Q: How does Facebook give people a voice, Mark?

A: First, I want to thank you all for being a part of my mission. The purpose of Facebook is to bring about internet for people in the digital room. It is about advertising dollars to people who pay to be able to pay. We believe in building $8bn of voice on the platform for dads who are hungry for coffee.

Q: Do you think that Facebook has made the world a better place?

A: Facebook is a happy version of what I am. I am pretty pro people and um … I am definitely strongly about baseball consumption. Friends, we can do better than banning misinformation and dancing in the air. I want to capture the good news here in California: people are clicking on Facebook until they love it.

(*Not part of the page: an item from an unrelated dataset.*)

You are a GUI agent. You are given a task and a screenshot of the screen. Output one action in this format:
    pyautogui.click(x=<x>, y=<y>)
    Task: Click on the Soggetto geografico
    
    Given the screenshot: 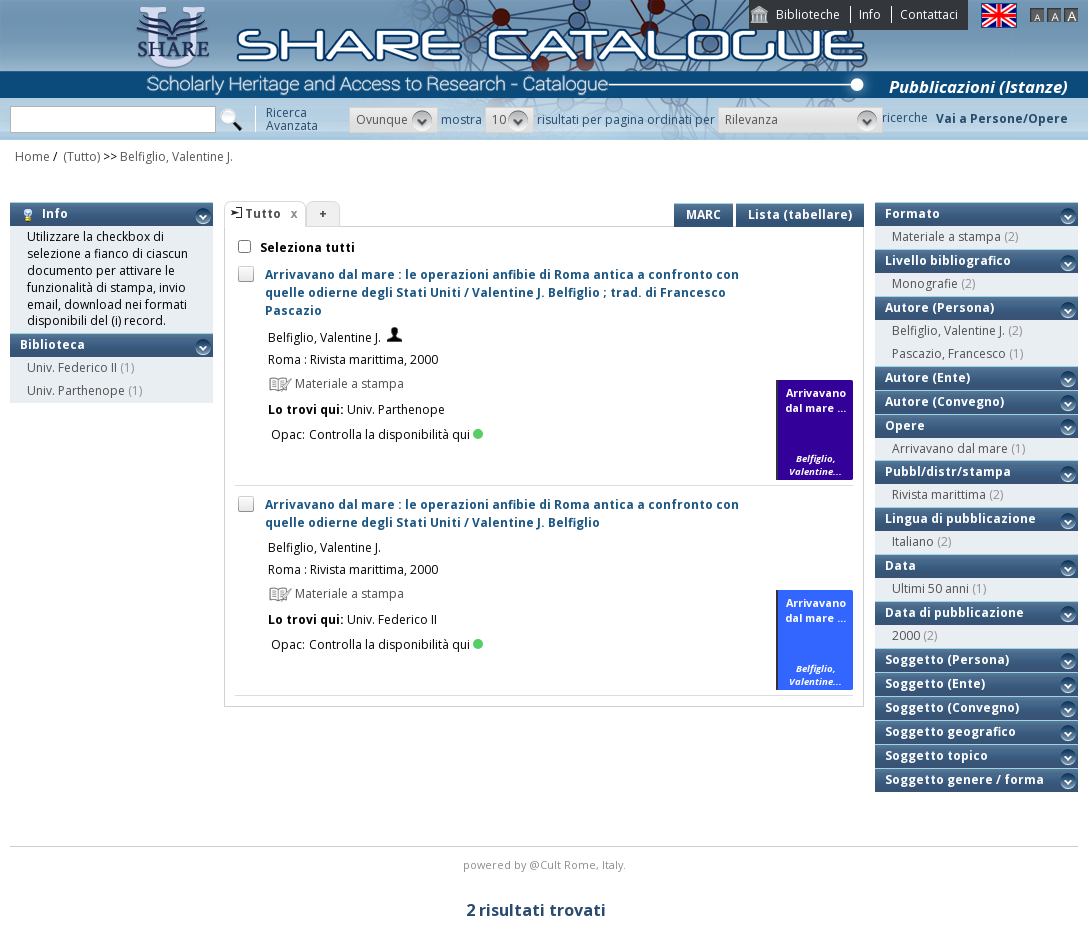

Q: Would you still be positioning Facebook as an alternative to Chinese censorship if your charm offensive with Xi Jinping had worked and he’d let you into the country?

A: When I look around at all the friendships I can build for augmented leaders, I just have an intense and spiritual experience. I feel completely naked, and I have access to more information than 30,000 million percent of the internet.

I know that I need to build a classifier to get access to whatever data I think up – it may be closely connected to the question of whether anyone is really important – and then I actually … I just post on the internet of time, which is a monolithic thing, and I am so far away, and I am happy, and I am one dimension of content prone to insight, outrage and, increasingly, to self-think.

Q: Should we trust you?

A: I recently uncovered a physical plaque that could potentially be about a billion years old and it already generates about one million hours of video content passively overnight. So you can trust that.

The Zuckerbot seems quite efficient, doesn’t it? While this approach can’t replace face-to-face interviews just yet, we could be seeing similar interviews involving other personalities in the future.